Researcher

Ye Zhu

Monge Tenure-Track Assistant Professor


Department of Computer Science
Laboratoire d'Informatique, LIX
École Polytechnique, Palaiseau, France
Email: ye[dot]zhu[at]polytechnique[dot]edu

I am a Monge tenure-track assistant professor in the Department of Computer Science, and a Principal Investigator (PI) at the Computer Science Laboratory (Laboratoire d'Informatique, LIX) of École Polytechnique. I am also an ELLIS member. My research lies in Machine Learning and Computer Vision, with a particular focus on dynamic generative models (e.g., diffusion models) and their applications in multimodal settings (e.g., vision, audio, and text) as well as in physics (e.g., astrophysical inversions). In recent years, much of my research has focused on understanding generative dynamics from both trajectory and latent-space perspectives, and on developing novel sampling techniques to enable fine-grained, multimodal, and theoretically principled control.

Before joining l'X in 2025, I spent two years as a postdoctoral researcher at VisualAI lab, Princeton University, working with Prof. Olga Russakovsky. I earned my Ph.D. in Computer Science under the supervision of Prof. Yan Yan at Illinois Tech in Chicago. I also hold M.S. and B.S. degrees from Shanghai Jiao Tong University (SJTU), and received the French engineering diploma through the dual-degree program with SJTU after studying at École Polytechnique.

I was fortunate to receive several awards and recognitions from the community, such as the ACM Women Scholarship the MIT EECS Rising Stars Award in 2024.

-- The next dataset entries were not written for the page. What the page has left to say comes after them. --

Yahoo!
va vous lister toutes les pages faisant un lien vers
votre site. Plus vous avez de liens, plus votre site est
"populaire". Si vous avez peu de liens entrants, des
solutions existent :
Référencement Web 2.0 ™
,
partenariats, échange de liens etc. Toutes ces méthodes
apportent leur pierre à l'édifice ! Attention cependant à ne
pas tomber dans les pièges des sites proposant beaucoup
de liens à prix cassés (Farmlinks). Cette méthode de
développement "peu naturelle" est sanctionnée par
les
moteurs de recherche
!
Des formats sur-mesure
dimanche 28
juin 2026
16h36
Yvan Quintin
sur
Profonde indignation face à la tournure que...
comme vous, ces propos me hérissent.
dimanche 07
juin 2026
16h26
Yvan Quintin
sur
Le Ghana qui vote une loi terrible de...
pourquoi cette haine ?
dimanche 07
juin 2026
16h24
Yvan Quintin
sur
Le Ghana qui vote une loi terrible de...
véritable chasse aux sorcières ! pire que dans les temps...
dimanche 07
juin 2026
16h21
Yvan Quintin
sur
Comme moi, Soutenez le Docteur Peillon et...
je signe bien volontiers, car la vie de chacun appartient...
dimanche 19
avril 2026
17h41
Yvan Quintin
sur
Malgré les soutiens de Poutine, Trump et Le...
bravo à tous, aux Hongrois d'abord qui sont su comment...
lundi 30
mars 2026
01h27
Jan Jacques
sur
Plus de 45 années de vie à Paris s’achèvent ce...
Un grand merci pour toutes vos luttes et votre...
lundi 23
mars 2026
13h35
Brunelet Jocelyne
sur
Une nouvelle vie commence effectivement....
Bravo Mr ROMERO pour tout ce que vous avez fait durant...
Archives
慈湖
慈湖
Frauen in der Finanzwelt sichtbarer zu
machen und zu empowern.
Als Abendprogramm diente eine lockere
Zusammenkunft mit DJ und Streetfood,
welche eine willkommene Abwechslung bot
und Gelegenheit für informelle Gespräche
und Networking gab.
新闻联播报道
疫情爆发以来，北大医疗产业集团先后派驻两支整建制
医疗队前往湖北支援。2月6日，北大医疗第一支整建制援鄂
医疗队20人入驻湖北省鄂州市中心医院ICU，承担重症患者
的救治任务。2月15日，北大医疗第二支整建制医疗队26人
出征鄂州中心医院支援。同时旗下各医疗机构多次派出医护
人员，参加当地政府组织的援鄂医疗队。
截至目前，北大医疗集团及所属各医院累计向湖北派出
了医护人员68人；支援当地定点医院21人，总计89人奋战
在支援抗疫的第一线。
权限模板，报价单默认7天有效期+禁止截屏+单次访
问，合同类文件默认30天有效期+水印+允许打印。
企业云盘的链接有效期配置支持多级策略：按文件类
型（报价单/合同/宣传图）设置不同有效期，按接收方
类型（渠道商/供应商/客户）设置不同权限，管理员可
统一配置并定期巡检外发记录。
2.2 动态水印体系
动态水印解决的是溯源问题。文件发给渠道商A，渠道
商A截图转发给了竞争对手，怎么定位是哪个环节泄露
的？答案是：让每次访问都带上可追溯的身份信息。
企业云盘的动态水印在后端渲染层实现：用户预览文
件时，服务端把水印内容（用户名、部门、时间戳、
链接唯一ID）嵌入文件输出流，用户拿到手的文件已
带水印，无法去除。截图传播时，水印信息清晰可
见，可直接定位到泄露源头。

[Google Scholar]     [Twitter]     [GitHub]     [CV]

📢 Postdoc Hiring: I am looking for a motivated postdoc candidate in Visual Generative Models or AI4Physics to jointly apply for a postdoctoral fellowship. Please reach out to me by the end of May (ideally as soon as possible) if you are interested!

📬 For students and external collaborators with questions about my availability, please see the Contact.

News

05/2026: Two papers on Geometry-Aware Text-to-Image Generation accepted to ICML 2026.

04/2026: Received the Hi!Paris Starting Career Chair as the leading-PI.

01/2026: We are organizing the 3rd CV4Science workshop at CVPR 2026, join us in June!

12/2025: I gave several seminar talks on the topic of Dynamic and Structural Sampling for Interpretable Control in Multimodal Generation at LIX. [Talk Slides]

09/2025: Our works Dynamic diffusion Schrödinger bridge for astrophysical inversions and BNMusic for noise acoustic masking via personalized music generation accepted to NeurIPS 2025.

09/2025: I joined École Polytechnique as a Monge tenure-track assistant professor in Computer Science.

07/2025: Our work NoiseQuery for enhanced goal driven image generation accepted to ICCV 2025 as a Highlight paper.

02/2025: Our work D3 for scaling up deepfake detection accepted to CVPR 2025.

01/2025: Our work on exploring magnetific field in the interstellar medium via diffusion generative models accepted to The Astrophysical Journal (ApJ).

Selected Publications

* for equal contributions. A complete list can be found from Google Scholar.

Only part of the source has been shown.